Quiet Invasion
Chapter One
“THIS IS VENERA CONTROL, Shuttle AX-2416. You’re clear for landing. Welcome back.”
Hello, Tori. How are you doing? thought Helen from her seat in the passenger compartment. She liked the fact that the shuttle pilots left the intercom open so she could listen to the familiar voices running through the landing protocols. Overhearing this final flight ritual made her feel that she was really home.
I just wish I was really home with better news.
She bit her lip and settled a little further back in her crash-couch. Helen was the only Venera-bound passenger this run. She’d flown from Earth in the long-distance ship Queen Isabella, which now waited in orbit while the shuttles from Venera ferried down supplies and equipment that had to be imported from Earth.
Helen stared straight ahead over the rows of empty couches. The ceiling and front wall of the shuttle’s passenger cabin were one gigantic view screen. Venus’s opaque, yellowish-gray clouds churned all around the shuttle. Wind stirred the mists constantly but never cleared them away.
She strained her eyes, struggling to see the solid shadow of Venera Base through the shifting fog. Despite everything, Helen still felt as if she carried the bad news with her, that nothing could have changed aboard Venera until she got there and handed the news over.
I’m not there so it’s not real yet. Helen smoothed down the indigo scarf she wore over her stark white hair. Arrogance, arrogance, old woman. This last trip should have finally put you in your place.
She really did feel old. It was strange. Even in the modern era of med trips and gene-level body modification, eighty-three was not young. She had never felt so old inside, though. She’d never felt calcified like this, as if something in her understanding had failed, leaving her standing on the edge of events she was unable to comprehend clearly, let alone affect.

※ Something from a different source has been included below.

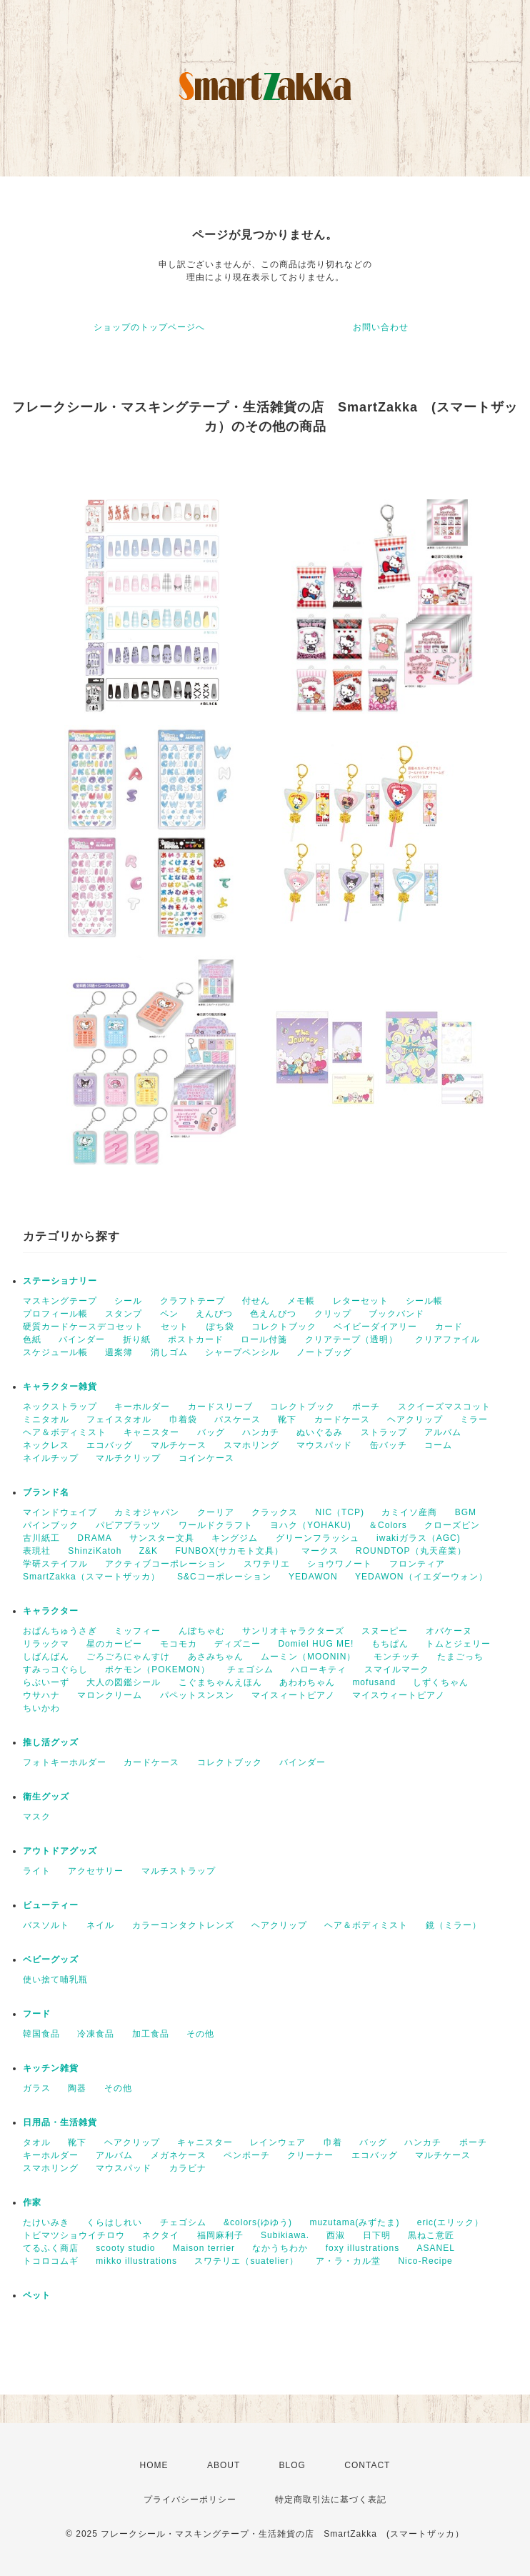  What do you see at coordinates (278, 2142) in the screenshot?
I see `レインウェア` at bounding box center [278, 2142].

The shuttle’s descent steepened. At last, the cloud veil thinned enough that Helen really could make out the spherical shadow of Venera Base—her dream, her life’s work, her home.
And now, my poor failure.
Even with self-pity and defeat swimming around inside her head, Helen’s heart lifted at the sight of Venera. The base was a gigantic sphere buoyed by Venus’s thick CO2 atmosphere. Distance and cloud cover made the massive girders and cables that attached the tail and stabilizers to the main body of the station look as thin as threads.
Venera rode the perpetual easterly winds that circled the planet’s equator. The shuttle matched Venera’s speed easily, and the navigation chips in the shuttle and the runway handled the rest. The shuttle glided onto the great deck that encircled the very top of Venera’s hull. It taxied straight across the runway and to the open hangar.
The shuttle jerked slightly as it rolled to a stop. A moment of silence enveloped Helen. This was no tourist shuttle. There were no attendants, human or automated, to tell her it was okay to get up now, or to make sure she claimed all her luggage, or to hope she’d enjoyed her flight and would come again soon.
Instead, the hissing, bumping noises of pressurization, corridor docking, and engine power-down surrounded her. Helen stayed where she was. As soon as she stepped out of the shuttle, it all became real. The transition would be over. Her illusions would no longer shield her. Helen found she did not want to abandon that shelter.
“Dr. Failia?”
Helen started and looked up into the broad, dark face of the shuttle’s senior pilot What was his name?
“Yes?” She pushed herself upright and began fumbling with the multiple buckles that strapped her to the couch. Name, name, name…
“I just wanted to say, I know you’re going to get us through this. Everybody’s with you.”
Pearson! “Thank you, Mr. Pearson,” said Helen. “We’ll find a way.”
“I know we will.” He stepped aside to give her room to stand. Helen did not miss the hand that briefly darted out to help her to her feet and then darted back again, afraid of being offensive. She pretended to ignore the awkward gesture and retrieved her satchel from the bin under her couch.
“Thank you again, Mr. Pearson.” Helen shook the pilot’s hand and met his eyes with a friendly smile. P.R. reflexes all in working order, thank you.
Then, because there was nothing else to do, she walked down the flex-walled docking corridor.
Bennet Godwin and Michael Lum, the other two members of Venera’s governing board, were, of course, waiting for her in the passenger clearing area. One look at their faces told her that the bad news had indeed flown far ahead of her.
Her hand tightened around her satchel strap as she walked up to her colleagues.
“I take it you’ve heard,” she said flatly. “We lost Andalucent Technologies and IBM.” There, it’s official. I said it. The last shards of her comforting illusions fell away.